- Provided information -
#####
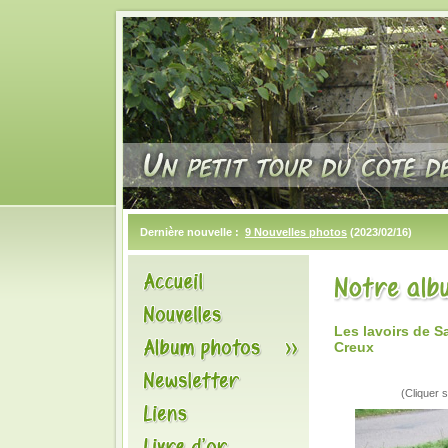
Dernière nouvelle :
9 Nouvelles photos
(2023/02/16)
Les lavoirs de 
Creux
(Cliquer s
#####
- Instructions for the task -
Return the listing unchanged, but drop every picture.

- Solution for this task -
Dernière nouvelle :
9 Nouvelles photos
(2023/02/16)
Les lavoirs de 
Creux
(Cliquer s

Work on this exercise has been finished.